My buddy has a lpg/diesel 50/50 system on his logging truck (in the states). The thing is a complete hotrod. He pulls illegally sized loads on the highway all the time.
@@Helder_Paulo 450hp here diesel only on compounded pd130 :D I was about to comment that VW Sold T5 Multivan with LPG injection (i think 100% lpg), tho quite rare as you would need to pay more
5:22 heyyyaaa...if you rotate the can so the spout is at the high point (not at the bottom) when you're pouring it outta those cans...it won't slop and splash around so bad, and you get to tip it over further before it comes out too......jus sayin'
No doubt the system is very well aerated. It will take a fair amount of time to get all the air out of the pump, lines, rail and injectors. You should have refilled system with good diesel, then run it long enough to get all the air out. I bet much of your fuel was shuttled back to fuel tank, through fuel return.
it's because the compression is so low, it would hydro lock at 40 psi other wise. so they make the connecting rods short enough that it runs on gas and only when the forced induction starts going the ecu sends diesel in.
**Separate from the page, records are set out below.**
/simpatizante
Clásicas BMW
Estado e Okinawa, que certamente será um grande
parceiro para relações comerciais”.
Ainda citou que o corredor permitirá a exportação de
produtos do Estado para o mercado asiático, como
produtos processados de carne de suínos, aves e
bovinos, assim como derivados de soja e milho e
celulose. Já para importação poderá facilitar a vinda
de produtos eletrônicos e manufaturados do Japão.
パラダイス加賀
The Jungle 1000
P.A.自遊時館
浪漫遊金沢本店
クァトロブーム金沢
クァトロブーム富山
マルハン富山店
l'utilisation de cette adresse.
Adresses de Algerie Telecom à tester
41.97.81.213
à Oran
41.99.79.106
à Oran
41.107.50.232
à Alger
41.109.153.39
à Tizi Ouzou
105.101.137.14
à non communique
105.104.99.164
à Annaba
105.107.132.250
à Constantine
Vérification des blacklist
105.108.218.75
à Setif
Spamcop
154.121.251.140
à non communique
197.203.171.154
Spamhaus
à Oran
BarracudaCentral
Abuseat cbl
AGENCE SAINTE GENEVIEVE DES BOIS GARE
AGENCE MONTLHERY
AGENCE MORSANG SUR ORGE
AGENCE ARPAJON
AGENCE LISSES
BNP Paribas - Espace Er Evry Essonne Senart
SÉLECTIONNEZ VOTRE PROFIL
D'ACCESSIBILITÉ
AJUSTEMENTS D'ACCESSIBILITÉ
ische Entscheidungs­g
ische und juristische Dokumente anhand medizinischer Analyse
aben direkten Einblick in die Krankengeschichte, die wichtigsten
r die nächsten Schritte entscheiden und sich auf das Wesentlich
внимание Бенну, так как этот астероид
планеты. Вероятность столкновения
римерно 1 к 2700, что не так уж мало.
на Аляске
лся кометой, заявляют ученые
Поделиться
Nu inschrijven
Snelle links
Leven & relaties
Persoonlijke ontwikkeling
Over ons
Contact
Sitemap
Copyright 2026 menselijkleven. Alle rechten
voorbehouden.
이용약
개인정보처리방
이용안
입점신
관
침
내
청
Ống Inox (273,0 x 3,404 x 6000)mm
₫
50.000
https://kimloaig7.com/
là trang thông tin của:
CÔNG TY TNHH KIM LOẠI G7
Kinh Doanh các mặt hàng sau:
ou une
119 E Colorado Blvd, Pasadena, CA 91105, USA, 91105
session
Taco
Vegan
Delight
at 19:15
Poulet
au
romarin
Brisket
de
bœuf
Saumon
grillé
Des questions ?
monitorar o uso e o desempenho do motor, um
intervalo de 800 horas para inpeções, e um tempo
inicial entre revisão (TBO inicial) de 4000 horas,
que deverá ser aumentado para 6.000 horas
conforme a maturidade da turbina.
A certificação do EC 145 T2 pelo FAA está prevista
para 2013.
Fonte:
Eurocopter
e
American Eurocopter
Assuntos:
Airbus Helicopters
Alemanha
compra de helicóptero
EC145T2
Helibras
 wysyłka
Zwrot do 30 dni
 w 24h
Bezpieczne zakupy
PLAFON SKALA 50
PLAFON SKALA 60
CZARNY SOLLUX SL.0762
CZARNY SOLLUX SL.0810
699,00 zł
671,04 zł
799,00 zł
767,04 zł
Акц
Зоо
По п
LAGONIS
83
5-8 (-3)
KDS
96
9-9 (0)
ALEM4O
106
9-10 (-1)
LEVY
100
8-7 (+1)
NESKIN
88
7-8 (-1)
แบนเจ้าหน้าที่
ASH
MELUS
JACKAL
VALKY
Two things. Diesel ignites with the heat of high compression so it is a very different fuel to gasoline that requires lower compression and a spark, so methanol is not a replacement fuel for Diesel engine. The diesel you get in winter in cold climates is not the same as summer diesel as it has anti gelling agents and the like mixed in that may not play well with methanol. Using kerosene would have been a better choice for the test. All that said methanol injection at the air intake is a possible benefit as long as the amount is small enough that it doesn’t ignite before the diesel is injected. This can really bump up the power and reduce pollution and reduce the amount of diesel needed to be injected for a cool burn . If you want economy you need to reduce the fuel injected but that increases heat and pollution, methanol injection cools the charge air as well as reducing the lean burn of the initial fuel spurt.
I’ve never agreed with the idea that mixing methanol or ethanol with gasoline or diesel is more efficient or cleaner. A gallon of ethanol produces about 65% of the energy in a gallon of gasoline or diesel and methanol is only about 50%. A 10% ethanol/gasoline or diesel blend will return about 97% of the energy that 100% gasoline provides. The simple math tells you that you don’t as much energy. I had a truck with an E85 engine, it did get a bit more horse power when running E85 fuel, but that’s because you could pump a lot more ethanol blend than gasoline before you hydrolock the cylinders. If it ran E85, it only got about 70% of the mileage I got running gasoline.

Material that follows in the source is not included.